Here's a story for your Rokon Page:
I was director of the Tallahassee National Enduro in October of 1976. I was keen during my enduro racing days to keep the bikes and the riders environmentally conscious to forstay land closure in the south and elsewhere. Consequently, I ordered strict enforcement of a decibel level for all bikes which would compete in the '76 national, and clearly announced my intention to do so on the race flyer.
I had seen decibel checks at other enduros half-assed enforced. The rider would 'rev' up his engine a few hundred rpm, and the bike would pass.
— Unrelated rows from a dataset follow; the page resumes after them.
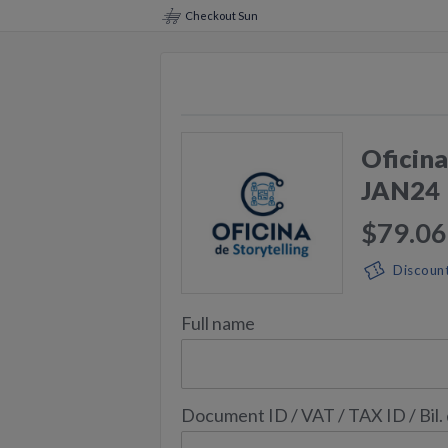
Checkout Sun
Oficina
JAN24
$79.06
Discoun
Full name
Document ID / VAT / TAX ID / Bil.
However, at our enduro, I instructed the volunteer who administered the decibel check to wick on the throttle himself, not to let the rider do it, so as to see whether the bike was properly muffled.
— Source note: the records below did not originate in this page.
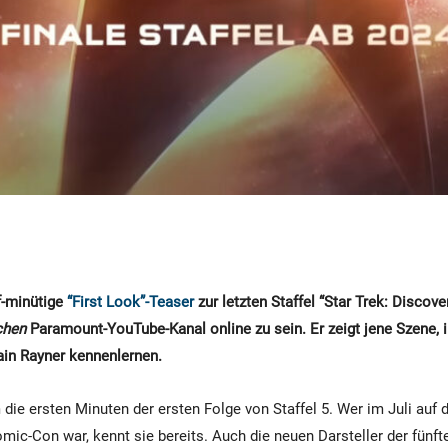
nf-minütige
“First Look”-Teaser
zur letzten Staffel “Star Trek: Discove
chen
Paramount-YouTube-Kanal online zu sein. Er zeigt jene Szene, i
in Rayner kennenlernen.
die ersten Minuten der ersten Folge von Staffel 5. Wer im Juli auf 
ic-Con war, kennt sie bereits. Auch die neuen Darsteller der fünfte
Since this is a Rokon story, you can probably predict what happened next. You could, that is, if I had told you about lake Talquin, adjacent to which tech inspection was held.
Sure enough, a fellow rides up on a 340--which was a fairly quiet bike. The rider relaxes astride the seat with his hands on his hips. My volunteer approaches from behind the rider, turns on the decibel meter, and reaches around the rider and gives the throttle a good blip. Within seconds, the rider is off the back, and the bike is axle deep in the aquatic vegetation at waters edge. The rider isn't happy and the volunteer is stunned.
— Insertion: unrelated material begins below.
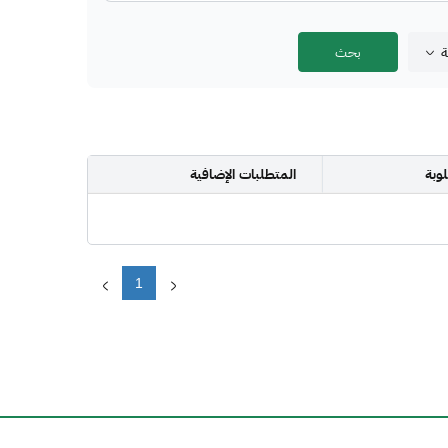
ة
وبة
المتطلبات الإضافية
1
However, the rider was a good sport, and made the starting line the next morning with no problem. The volunteer gained a bit of insight into centrigugal clutches and varible diameter pulleys.
raced my rokon for 3 years in the sportsman 500 ahrma. always hole shot. hold on the front brake, open the gas and let the back wheel smoke, sit on the gas cap, let loose of the brake when the gate drops. usualy i would lead for a lap or two however i get tired quick. best finish was 1st at the ahrma steve mcqueen national in eugene oregon. lots of regional first in nor-cal ahrma and west regionals. the disk brakes allow you to stay on the gas longer into a tight switch back corner wile others are brakeing and downshifting. comming out of the corner just point and shoot.
oh yea not to forget the story of the gost ride. Once at sand hill ahrma national with the whole team shiftless i thought it trick to rotate the starter pull 45% forward like the factory mx was. well wile starting it on a center stand pulling from the front wheel the bike started, tiped back, as it tiped back my hand opened the gas more, the rear tyre contacted the ground, bike lurched forward, gas was opened more in the lurch, bike took off, i held on by the gas which opened it wide open now, i was ran over and laying on the ground, bike was gost ridded approx 30 feet until it crashed into the t-shirt sellers motorhome. bike went under the motorhome on the gas side and was spinning dougnuts at full throttle, no one would go in to shut it off, it was like a chain saw gone wild. finaly it flooded out. no damage to the bike but it tore up the motorhome. When i finaly got to the starting line one of the shiftless team members bikes was loose and spinning dougnuts on the concrete starting pad. well the line of 28 other riders were now all scared of us and allowed us all the room we possibliy want.
wes baker 707-553-2424
My dad and I had a 1973 RT340 ISDT bike. It was used by the Fort Hood Dirt Riders as a Six Days bike at the American International Six Day Trial held in western Massachusetts in September or October of 1973. It ended up in the posession of a parts man at a local dealer in Keene. My dad had bought an old 1967 Ducati Diana 250cc single that was in pieces. The parts guy wanted the Diana for a roadracer platform, and Dad had need of a larger dirt bike than his Hodaka 100 B+. I was 14 or 15 at the time and we rode together. Dad got the 340, still marked with engine seals, and various specialty parts including the snowflake mag wheels, leather toolbag, etc. He got rid of the bike in the mid 80's to a kid who bought his old pickup truck with the Rokon as Dad had lost interest.